3. Try refreshing the cache manually after confirming your account setup.
#### Warning: "GroundX metadata cache population failed. Check logs for details"
This warning appears during server startup if the initial cache population failed.
**Solution**:
1. Check the full server logs for more details about the error.
2. Verify your API key is correctly set in the environment.
3. Check your internet connection and GroundX API availability.
4. Try using the `cache/refreshMetadataCache` tool to manually populate the cache.
### Checking Cache Status
You can check the current status of the cache with:
```json
{
"jsonrpc": "2.0",
"method": "cache/getCacheStatistics",
"params": {},
"id": "stats-req-001"
}
```
Or list the currently cached resources:
```json
{
"jsonrpc": "2.0",
"method": "cache/listCachedResources",
"params": {},
"id": "list-req-001"
}
```
## Dependency Management
GXtract uses [uv](https://github.com/astral-sh/uv) for dependency management. Dependencies are specified in `pyproject.toml` and locked in `uv.lock` to ensure reproducible installations.

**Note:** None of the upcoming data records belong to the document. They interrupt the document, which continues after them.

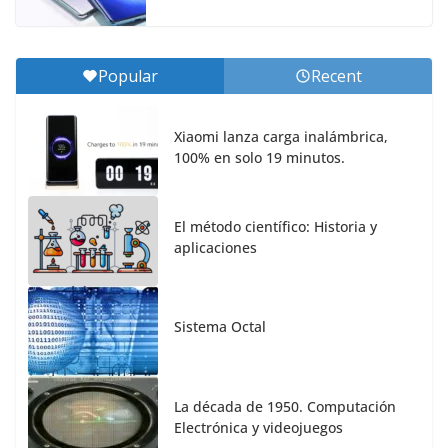
Popular
Recent
Xiaomi lanza carga inalámbrica,
100% en solo 19 minutos.
El método científico: Historia y
aplicaciones
Sistema Octal
La década de 1950. Computación
Electrónica y videojuegos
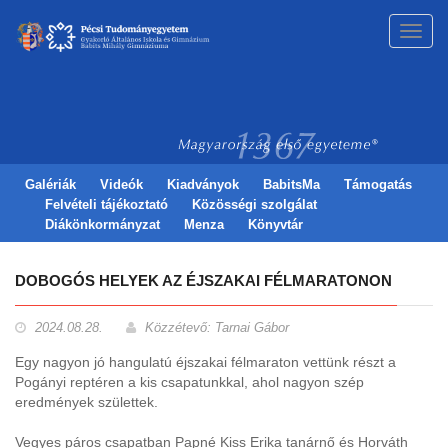
Toggl
navig
Galériák
Videók
Kiadványok
BabitsMa
Támogatás
Felvételi tájékoztató
Közösségi szolgálat
Diákönkormányzat
Menza
Könyvtár
DOBOGÓS HELYEK AZ ÉJSZAKAI FÉLMARATONON
2024.08.28.
Közzétevő: Tarnai Gábor
Egy nagyon jó hangulatú éjszakai félmaraton vettünk részt a
Pogányi reptéren a kis csapatunkkal, ahol nagyon szép
eredmények születtek.
Vegyes páros csapatban Papné Kiss Erika tanárnő és Horváth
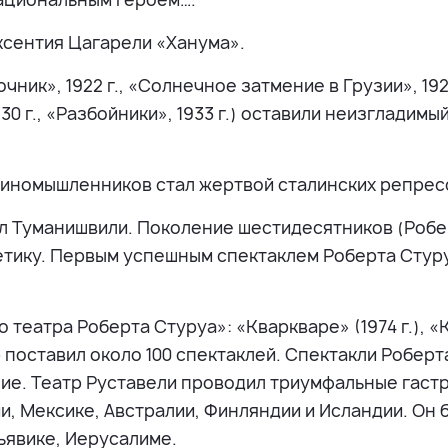
вксентия Цагарели «Ханума».
к», 1922 г., «Солнечное затмение в Грузии», 1923 
 1930 г., «Разбойники», 1933 г.) оставили неизглади
диномышленников стал жертвой сталинских репрес
ил Туманишвили. Поколение шестидесятников (Робе
етику. Первым успешным спектаклем Роберта Стур
театра Роберта Стуруа»: «Кваркваре» (1974 г.), «Кав
р поставил около 100 спектаклей. Спектакли Робер
ние. Театр Руставели проводил триумфальные гастро
и, Мексике, Австралии, Финляндии и Исландии. Он
ьявике, Иерусалиме.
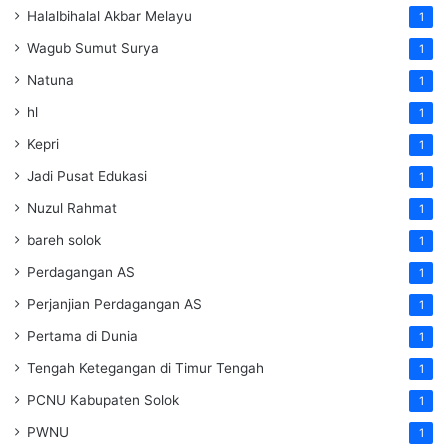
Halalbihalal Akbar Melayu
1
Wagub Sumut Surya
1
Natuna
1
hl
1
Kepri
1
Jadi Pusat Edukasi
1
Nuzul Rahmat
1
bareh solok
1
Perdagangan AS
1
Perjanjian Perdagangan AS
1
Pertama di Dunia
1
Tengah Ketegangan di Timur Tengah
1
PCNU Kabupaten Solok
1
PWNU
1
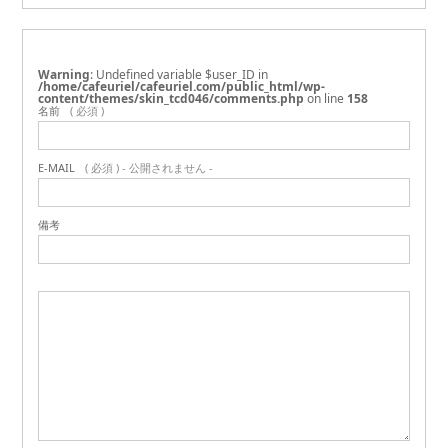
Warning
: Undefined variable $user_ID in
/home/cafeuriel/cafeuriel.com/public_html/wp-
content/themes/skin_tcd046/comments.php
on line
158
名前
( 必須 )
E-MAIL
( 必須 ) - 公開されません -
備考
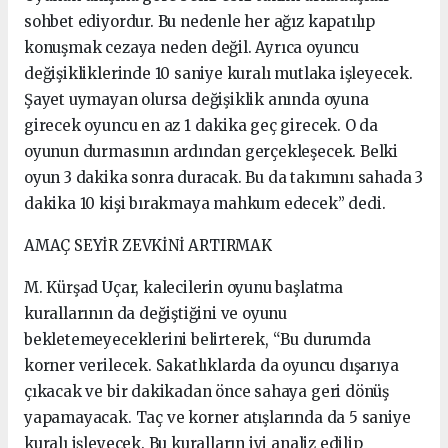
sohbet ediyordur. Bu nedenle her ağız kapatılıp
konuşmak cezaya neden değil. Ayrıca oyuncu
değişikliklerinde 10 saniye kuralı mutlaka işleyecek.
Şayet uymayan olursa değişiklik anında oyuna
girecek oyuncu en az 1 dakika geç girecek. O da
oyunun durmasının ardından gerçekleşecek. Belki
oyun 3 dakika sonra duracak. Bu da takımını sahada 3
dakika 10 kişi bırakmaya mahkum edecek” dedi.
AMAÇ SEYİR ZEVKİNİ ARTIRMAK
M. Kürşad Uçar, kalecilerin oyunu başlatma
kurallarının da değiştiğini ve oyunu
bekletemeyeceklerini belirterek, “Bu durumda
korner verilecek. Sakatlıklarda da oyuncu dışarıya
çıkacak ve bir dakikadan önce sahaya geri dönüş
yapamayacak. Taç ve korner atışlarında da 5 saniye
kuralı işleyecek. Bu kuralların iyi analiz edilip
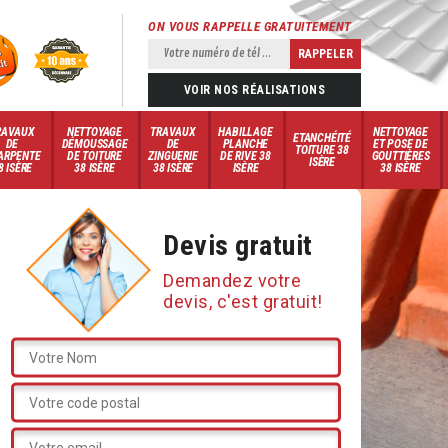
ON VOUS RAPPELLE GRATUITEMENT
VOIR NOS RÉALISATIONS
RAVAUX
NETTOYAGE
TRAVAUX
HABILLAGE
NETTOYAGE
ETANCHÉITÉ
DE
DÉMOUSSAGE
DE
PLANCHE
ET POSE DE
TOITURE 38
ARPENTE
DE TOITURE
ZINGUERIE
DE RIVE 38
GOUTTIÈRES
ISÈRE
8 ISÈRE
38 ISÈRE
38 ISÈRE
ISÈRE
38 ISÈRE
Devis gratuit
Demandez votre
devis, c'est gratuit!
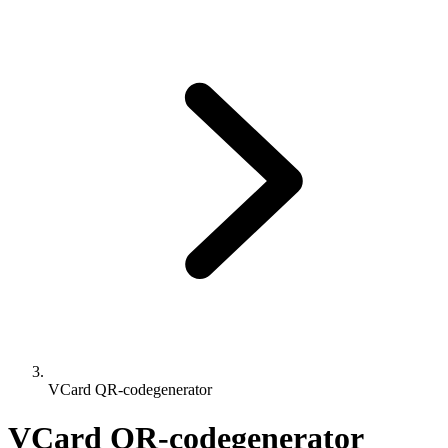
VCard QR-codegenerator
VCard QR-codegenerator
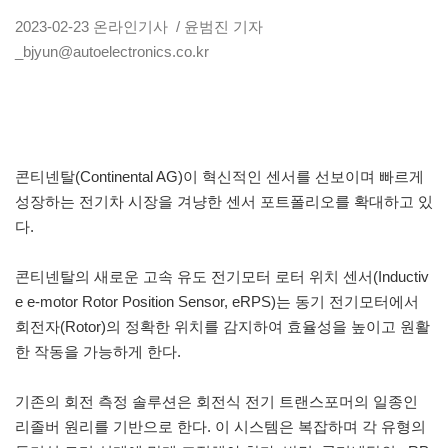
2023-02-23
온라인기사
/ 윤범진 기자
_bjyun@autoelectronics.co.kr
콘티넨탈(Continental AG)이 혁신적인 센서를 선보이며 빠르게
성장하는 전기차 시장을 겨냥한 센서 포트폴리오를 확대하고 있
다.
콘티넨탈의 새로운 고속 유도 전기모터 로터 위치 센서(Inductiv
e e-motor Rotor Position Sensor, eRPS)는 동기 전기모터에서
회전자(Rotor)의 정확한 위치를 감지하여 효율성을 높이고 원활
한 작동을 가능하게 한다.
기존의 회전 측정 솔루션은 회전식 전기 트랜스포머의 일종인
리졸버 원리를 기반으로 한다. 이 시스템은 복잡하며 각 유형의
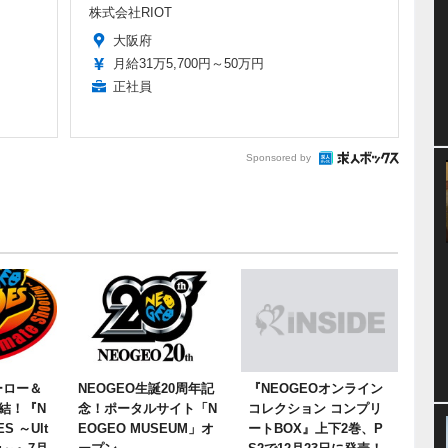
株式会社RIOT
大阪府
月給31万5,700円～50万円
正社員
Sponsored by
ーロー＆
NEOGEO生誕20周年記
『NEOGEOオンライン
結！『N
念！ポータルサイト「N
コレクション コンプリ
S ～Ult
EOGEO MUSEUM」オ
ートBOX』上下2巻、P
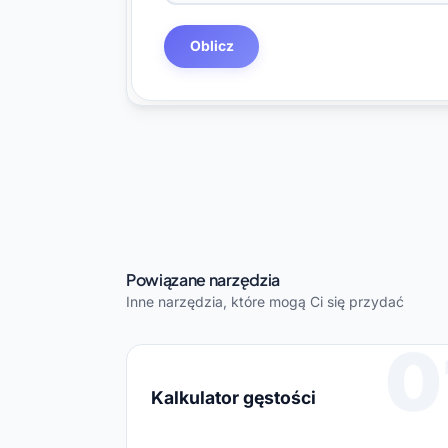
Oblicz
Powiązane narzędzia
Inne narzędzia, które mogą Ci się przydać
0
Kalkulator gęstości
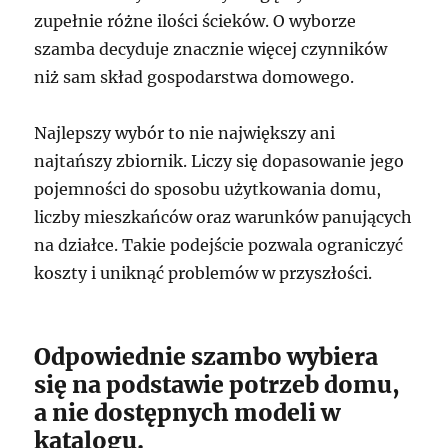
zupełnie różne ilości ścieków. O wyborze
szamba decyduje znacznie więcej czynników
niż sam skład gospodarstwa domowego.
Najlepszy wybór to nie największy ani
najtańszy zbiornik. Liczy się dopasowanie jego
pojemności do sposobu użytkowania domu,
liczby mieszkańców oraz warunków panujących
na działce. Takie podejście pozwala ograniczyć
koszty i uniknąć problemów w przyszłości.
Odpowiednie szambo wybiera
się na podstawie potrzeb domu,
a nie dostępnych modeli w
katalogu.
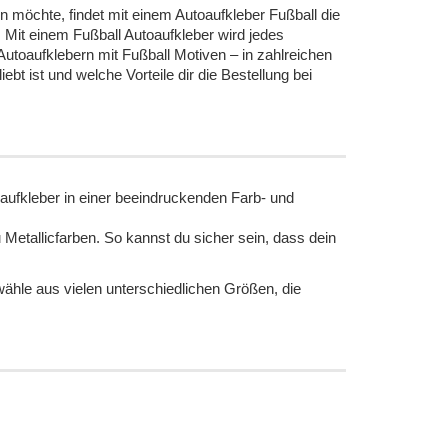
en möchte, findet mit einem Autoaufkleber Fußball die
: Mit einem Fußball Autoaufkleber wird jedes
utoaufklebern mit Fußball Motiven – in zahlreichen
bt ist und welche Vorteile dir die Bestellung bei
oaufkleber in einer beeindruckenden Farb- und
etallicfarben. So kannst du sicher sein, dass dein
wähle aus vielen unterschiedlichen Größen, die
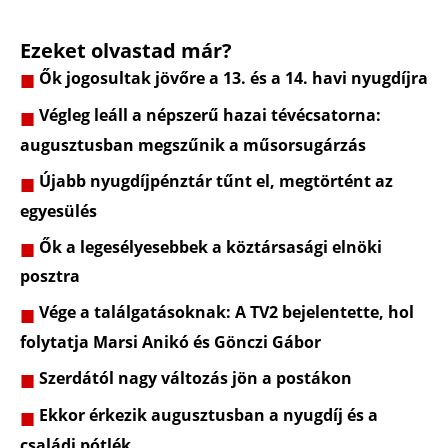
Ezeket olvastad már?
Ők jogosultak jövőre a 13. és a 14. havi nyugdíjra
Végleg leáll a népszerű hazai tévécsatorna:
augusztusban megszűnik a műsorsugárzás
Újabb nyugdíjpénztár tűnt el, megtörtént az
egyesülés
Ők a legesélyesebbek a köztársasági elnöki
posztra
Vége a találgatásoknak: A TV2 bejelentette, hol
folytatja Marsi Anikó és Gönczi Gábor
Szerdától nagy változás jön a postákon
Ekkor érkezik augusztusban a nyugdíj és a
családi pótlék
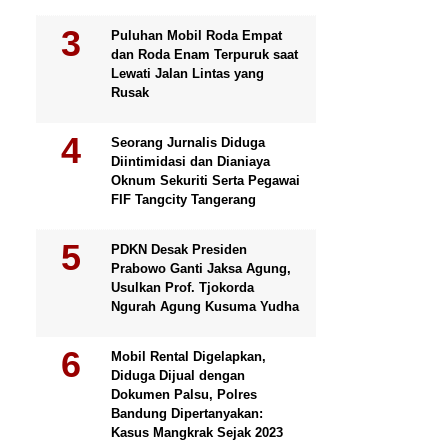
Puluhan Mobil Roda Empat
dan Roda Enam Terpuruk saat
Lewati Jalan Lintas yang
Rusak
Seorang Jurnalis Diduga
Diintimidasi dan Dianiaya
Oknum Sekuriti Serta Pegawai
FIF Tangcity Tangerang
PDKN Desak Presiden
Prabowo Ganti Jaksa Agung,
Usulkan Prof. Tjokorda
Ngurah Agung Kusuma Yudha
Mobil Rental Digelapkan,
Diduga Dijual dengan
Dokumen Palsu, Polres
Bandung Dipertanyakan:
Kasus Mangkrak Sejak 2023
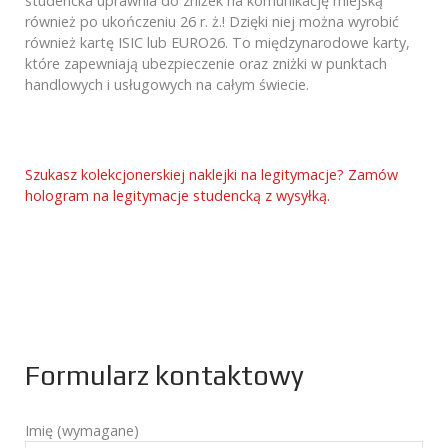
studencka uprawnia do zniżek na komunikację miejską
również po ukończeniu 26 r. ż.! Dzięki niej można wyrobić
również kartę ISIC lub EURO26. To międzynarodowe karty,
które zapewniają ubezpieczenie oraz zniżki w punktach
handlowych i usługowych na całym świecie.
Szukasz kolekcjonerskiej naklejki na legitymacje? Zamów
hologram na legitymacje studencką z wysyłką.
Formularz kontaktowy
Imię (wymagane)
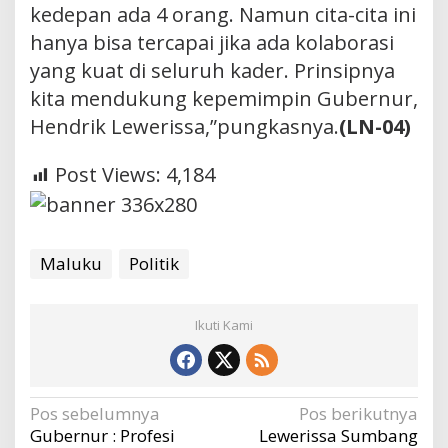
kedepan ada 4 orang. Namun cita-cita ini
hanya bisa tercapai jika ada kolaborasi
yang kuat di seluruh kader. Prinsipnya
kita mendukung kepemimpin Gubernur,
Hendrik Lewerissa,”pungkasnya.
(LN-04)
Post Views:
4,184
Maluku
Politik
Ikuti Kami
Navigasi
Pos sebelumnya
Pos berikutnya
Gubernur : Profesi
Lewerissa Sumbang
pos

### Working with Dependencies
- **Installing dependencies**: Run `uv sync` to install all dependencies according to the lockfile.
- **Adding a new dependency**: Add the dependency to `pyproject.toml` and run `uv pip compile pyproject.toml -o uv.lock` to update the lockfile.
- **Updating dependencies**: After manually changing versions in `pyproject.toml`, run `uv pip compile pyproject.toml -o uv.lock --upgrade` to update the lockfile with newest compatible versions.
### The uv.lock File
The `uv.lock` file is committed to the repository to ensure that everyone working on the project uses exactly the same dependency versions. This prevents "works on my machine" problems and ensures consistent behavior across development environments and CI/CD pipelines.
When making changes to dependencies, always commit both the updated `pyproject.toml` and the `uv.lock` file.
## Versioning
This project adheres to [Semantic Versioning (SemVer 2.0.0)](https://semver.org/spec/v2.0.0.html).
## License
This project is licensed under the GNU General Public License v3.0 - see the [LICENSE.md](LICENSE.md) file for details.